(Beginning of Working data)

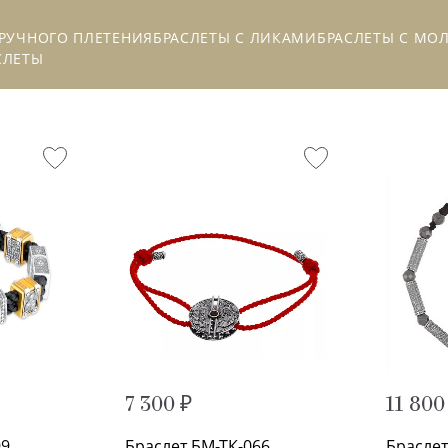
 РУЧНОГО ПЛЕТЕНИЯ
БРАСЛЕТЫ С ЛИКАМИ
БРАСЛЕТЫ С МО
СЛЕТЫ
7 300 ₽
11 800
99
Браслет БМ-ТК-066
Браслет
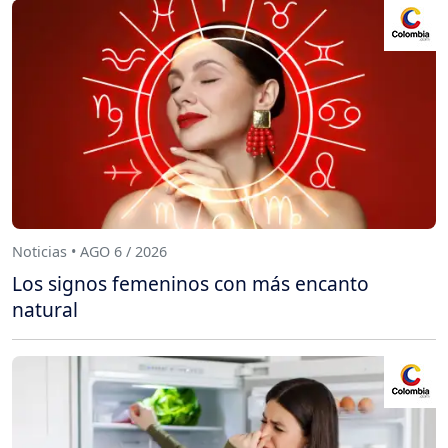
Noticias • AGO 6 / 2026
Los signos femeninos con más encanto
natural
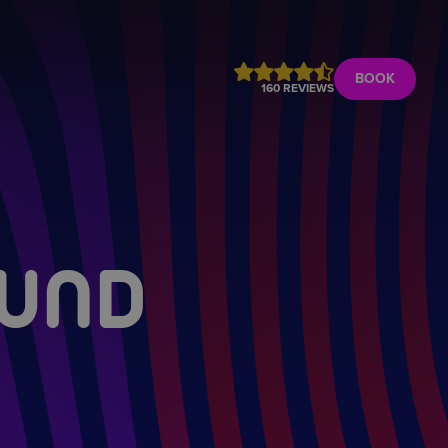
BOOK
160 REVIEWS
OUND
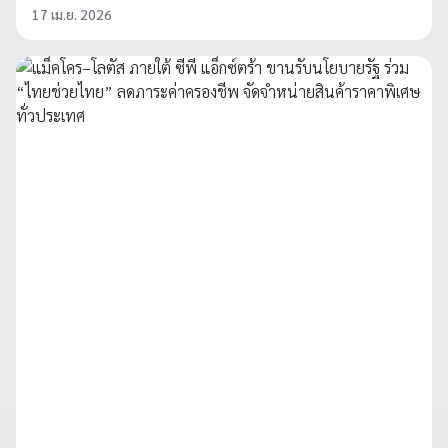
17 เม.ย. 2026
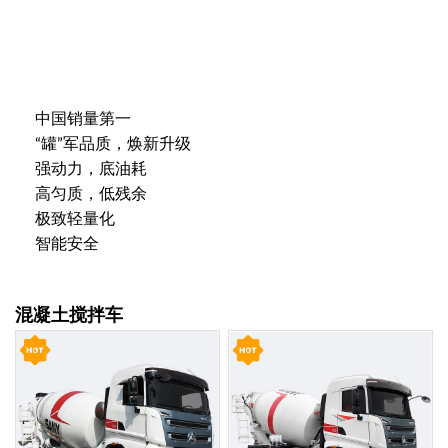
中国销量第一
“罐”军品质，焕新升级
强动力，底油耗
高匀质，低残余
极致轻量化
智能安全
混凝土搅拌车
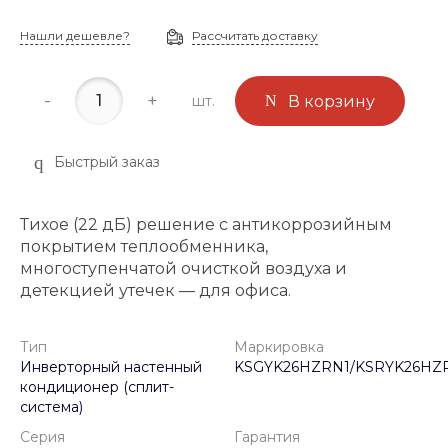
Нашли дешевле?
Рассчитать доставку
-
+
шт.
В корзину
Быстрый заказ
Тихое (22 дБ) решение с антикоррозийным
покрытием теплообменника,
многоступенчатой очисткой воздуха и
детекцией утечек — для офиса.
Тип
Маркировка
Инверторный настенный
KSGYK26HZRN1/KSRYK26HZ
кондиционер (сплит-
система)
Серия
Гарантия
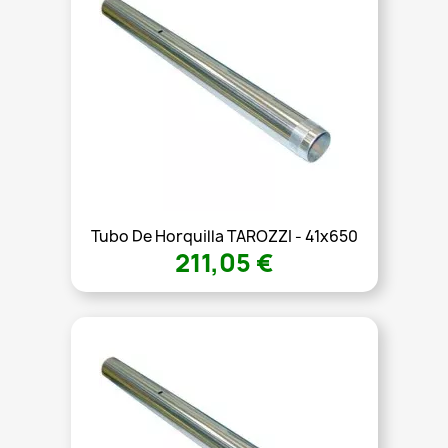
Tubo De Horquilla TAROZZI - 41x650
211,05 €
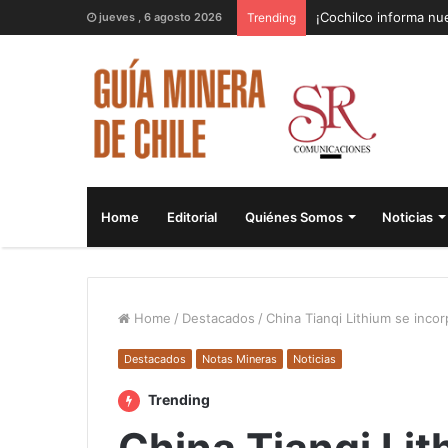
¡Cochilco informa nue
jueves , 6 agosto 2026
Trending
Home
Editorial
Quiénes Somos
Noticias
Home
/
Destacados
/
China Tianqi Lithium se inc
Destacados
Notas Mineras
Noticias
Trending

(End of Working data)

Leaving the images out, print the records above exactly.

◆ **Answer for the task**:
 РУЧНОГО ПЛЕТЕНИЯ
БРАСЛЕТЫ С ЛИКАМИ
БРАСЛЕТЫ С МО
СЛЕТЫ
7 300 ₽
11 800
99
Браслет БМ-ТК-066
Браслет
Noticias • AGO 6 / 2026
Los signos femeninos con más encanto
natural
BOOK
160 REVIEWS
OUND
17 เม.ย. 2026
中国销量第一
“罐”军品质，焕新升级
强动力，底油耗
高匀质，低残余
极致轻量化
智能安全
混凝土搅拌车
Нашли дешевле?
Рассчитать доставку
-
+
шт.
В корзину
Быстрый заказ
Тихое (22 дБ) решение с антикоррозийным
покрытием теплообменника,
многоступенчатой очисткой воздуха и
детекцией утечек — для офиса.
Тип
Маркировка
Инверторный настенный
KSGYK26HZRN1/KSRYK26HZ
кондиционер (сплит-
система)
Серия
Гарантия
Tubo De Horquilla TAROZZI - 41x650
211,05 €
¡Cochilco informa nue
jueves , 6 agosto 2026
Trending
Home
Editorial
Quiénes Somos
Noticias
Home
/
Destacados
/
China Tianqi Lithium se inc
Destacados
Notas Mineras
Noticias
Trending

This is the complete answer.